The museum dates back to 1799, when the East India Marine Society of local captains and supercargoes was founded and started showing art and “curiosities” from its members’ global travels; it became the Peabody Essex after merging with another local institution in 1992. The new wing, designed by the architecture firm Ennead, complemented by a garden by the landscape architecture firm Nelson Byrd Woltz, connects to the museum’s original 1825 building (which has since seen multiple additions). It is clad in grey granite from the same local quarry as the main building’s stone facade.
A third of the 40,000 sq. ft wing is given over to gallery space. The first floor exhibits selections from the museum’s extensive maritime collection. Historical and contemporary objects from around the world include a scrimshawed baleen plaque, carved aboard a ship in 1848 by a local sailor, and a Maori paddle.
“Being founded by global sea captains, the museum is positioned in a very particular way to tell the stories of the importance of looking outward,” says Brian Kennedy, who joined as director in July following the transformative 26-year tenure of Dan Munroe.

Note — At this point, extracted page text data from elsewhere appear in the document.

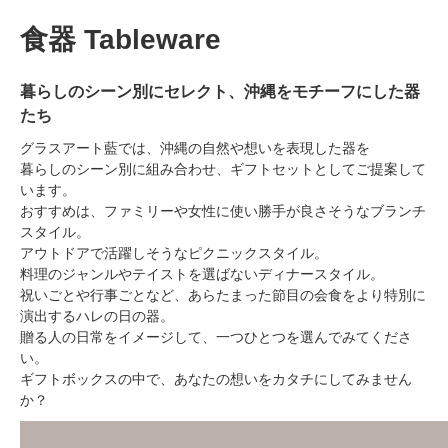
食器 Tableware
暮らしのシーン別にセレクト、沖縄をモチーフにした器
たち
グラスアート藍では、沖縄の自然や想いを表現した器を
暮らしのシーン別に組み合わせ、ギフトセットとしてご提案して
います。
おすすめは、ファミリーや女性に使い勝手が良さそうなブランチ
スタイル。
アウトドアで活躍しそうなピクニックスタイル。
料理のジャンルやテイストを選ばないディナースタイル。
祝いごとや行事ごとなど、あらたまった節目の会食をより特別に
演出するハレの日の器。
贈る人の日常をイメージして、一つひとつを選んでみてくださ
い。
ギフトボックスの中で、あなたの想いをカタチにしてみません
か？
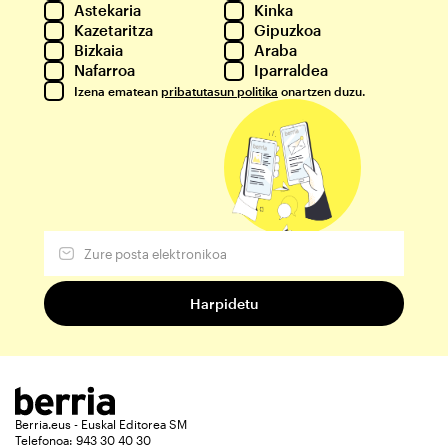
Astekaria
Kinka
Kazetaritza
Gipuzkoa
Bizkaia
Araba
Nafarroa
Iparraldea
Izena ematean
pribatutasun politika
onartzen duzu.
Berria.eus - Euskal Editorea SM
Telefonoa: 943 30 40 30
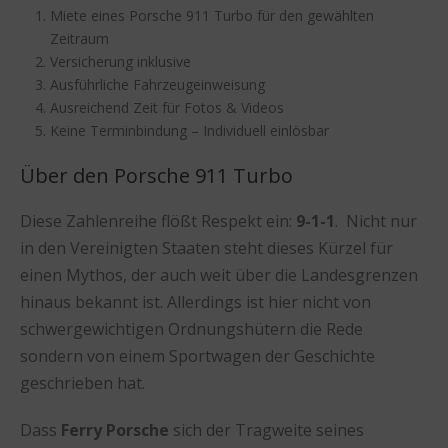
Miete eines Porsche 911 Turbo für den gewählten
Zeitraum
Versicherung inklusive
Ausführliche Fahrzeugeinweisung
Ausreichend Zeit für Fotos & Videos
Keine Terminbindung – Individuell einlösbar
Über den Porsche 911 Turbo
Diese Zahlenreihe flößt Respekt ein:
9-1-1
. Nicht nur
in den Vereinigten Staaten steht dieses Kürzel für
einen Mythos, der auch weit über die Landesgrenzen
hinaus bekannt ist. Allerdings ist hier nicht von
schwergewichtigen Ordnungshütern die Rede
sondern von einem Sportwagen der Geschichte
geschrieben hat.
Dass
Ferry Porsche
sich der Tragweite seines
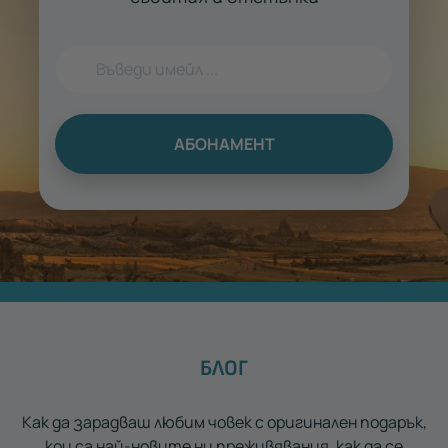
АБОНАМЕНТ
БЛОГ
Как да зарадваш любим човек с оригинален подарък,
кои са най-новите ни преживявания, как да се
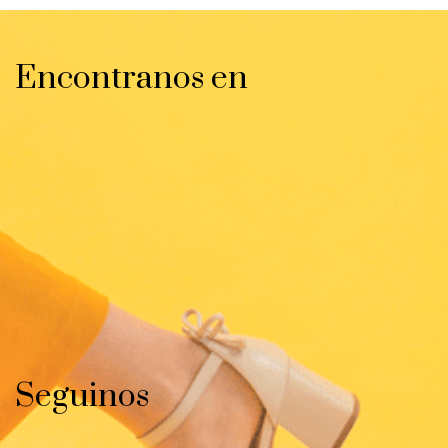
Encontranos en
Seguinos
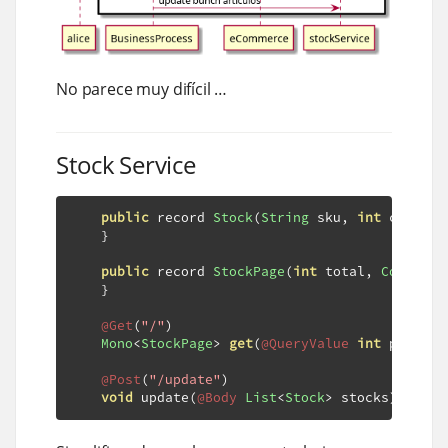
No parece muy difícil …​
Stock Service
public
 record 
Stock
(
String
 sku
,
int
 cantida
}
public
 record 
StockPage
(
int
 total
,
Collecti
}
@Get
(
"/"
)
Mono
<
StockPage
>
get
(
@QueryValue
int
 page
)
@Post
(
"/update"
)
void
 update
(
@Body
List
<
Stock
>
 stocks
)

The second-floor display from the museum’s exceptional Asian Export art collection shows that globalisation is not new, with objects such as porcelain made in China, Japan and South Asia demonstrating “cross-cultural exchange as a well for creativity”, Hartigan says. With that legacy including the opium trade, the display touches on today’s opioid crisis, which has acutely affected New England. The third-floor galleries mix fashion and design.
The new displays were informed by the museum’s unique neuroscience initiative, launched in 2017 and led by Tedi Asher, which seeks to improve public engagement through methods such as galvanic skin response sensors that measure emotional arousal. An 1803 “calendar stick”, a piece of wood on which a marooned sailor made a notch for each of the 173 days he was stuck on a South Atlantic island, has its own small space in the maritime presentation. Surrounding video projections “suggest isolation” and offer an “emotional hook” for visitors to engage with the object, Hartigan says.
The neuroscience studies also revealed that “we intuitively respond to human figures and faces”, Hartigan says, which “must be the reason that many cultures over time express power through figurative objects”. The concept underpins a display called Powerful Figures outside the new wing, which includes a 19th-century sculpture of the Hindu goddess Vasurimala and the 2012 sculpture Weight by the US artist Alison Saar, specially purchased for this display.
The Peabody Essex will open 13 new galleries when the new wing is unveiled, part of a $16m rethink of its collection presentation that will continue until 2022. Armed with the neuroscience research, Hartigan says, the museum is trying to “capture people’s attention in order to create emotion—because when you have those two things you can help people create memories”.